All of that fits into the larger point that not all "education" comes from sitting in classrooms.  The experiences afforded to young people (and their families) during a summer break that actually parallels the calendar are often priceless to their development as people, helping them discover their passions and generally find out who they are.  Our culture has long been structured around serving this dichotomy on a specific timeline, and the bar should be very high to force a full-scale realignment of that timeline as the schools keep insisting upon.

Enough states have already forfeited the month of August to the education industry to give us possible evidence where forcing students to give up their family vacations to sit in sweltering classrooms in mid-August actually comes with tangible benefits to student performance.  There's zero indication that it does, and in fact the states that require the most classroom time in August tend to have some of the worst student performance metrics.  

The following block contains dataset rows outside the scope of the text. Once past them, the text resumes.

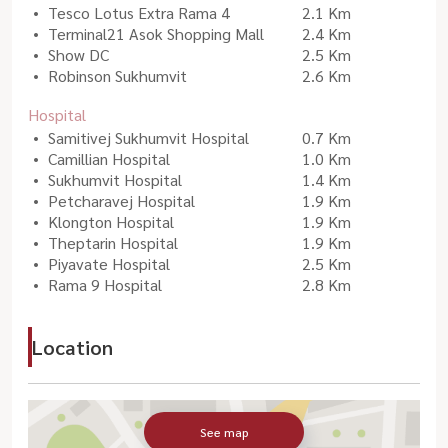
Tesco Lotus Extra Rama 4
2.1 Km
Terminal21 Asok Shopping Mall
2.4 Km
Show DC
2.5 Km
Robinson Sukhumvit
2.6 Km
Hospital
Samitivej Sukhumvit Hospital
0.7 Km
Camillian Hospital
1.0 Km
Sukhumvit Hospital
1.4 Km
Petcharavej Hospital
1.9 Km
Klongton Hospital
1.9 Km
Theptarin Hospital
1.9 Km
Piyavate Hospital
2.5 Km
Rama 9 Hospital
2.8 Km
Location
See map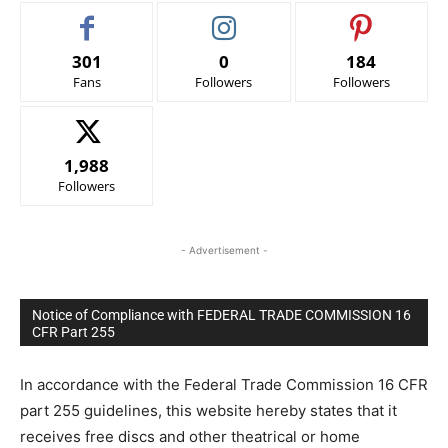
301
0
184
Fans
Followers
Followers
1,988
Followers
- Advertisement -
Notice of Compliance with FEDERAL TRADE COMMISSION 16
CFR Part 255
In accordance with the Federal Trade Commission 16 CFR
part 255 guidelines, this website hereby states that it
receives free discs and other theatrical or home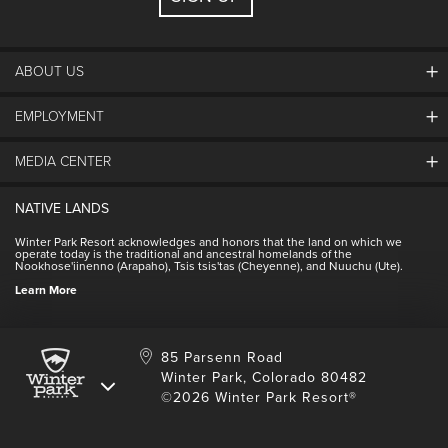
ABOUT US
EMPLOYMENT
About Winter Park
Community
MEDIA CENTER
Winter Park Employment
Resort Partners
Jobs & Applications
Winter Park Real Estate
NATIVE LANDS
Contact Media Center
Employee Housing
Homeowner Relations
Winter Park Resort acknowledges and honors that the land on which we
Employee Perks
operate today is the traditional and ancestral homelands of the
Contact Us
Nookhose'iinenno (Arapaho), Tsis tsis'tas (Cheyenne), and Nuuchu (Ute).
International
NSCD
Learn More
Volunteering
85 Parsenn Road
Winter Park, Colorado 80482
©2026 Winter Park Resort®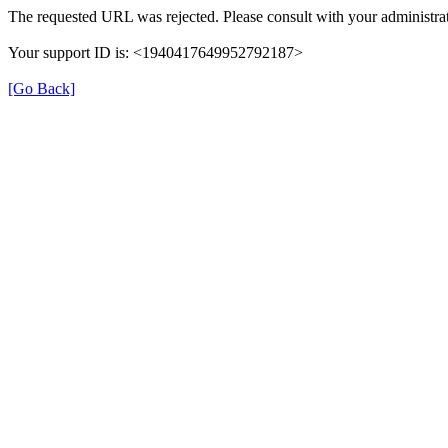
The requested URL was rejected. Please consult with your administrat
Your support ID is: <1940417649952792187>
[Go Back]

Mid-August is summer and mid-May is not, particularly in the Midwest.  It's one of the most inconvenient times on the calendar to force young people to be in classrooms, yet the schools absolutely will not stop doing so.  And they mostly seem to be winning the war.  It's not fair to everybody else.  I'm typically someone who defends public education in the US, but the list of reasons why kids should not be in school in August vastly exceeds the list of reasons they should, and educators who insist on bullying their way to the front of the line should be ashamed.